[Records Boundary: Start]
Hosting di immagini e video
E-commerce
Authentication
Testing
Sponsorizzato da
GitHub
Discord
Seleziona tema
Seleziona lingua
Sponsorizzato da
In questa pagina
[Records Boundary: End]
Restate exactly the lines running from the line with "Seleziona tema" to the end of the entries above, both ends included.

§ Solution:
Seleziona tema
Seleziona lingua
Sponsorizzato da
In questa pagina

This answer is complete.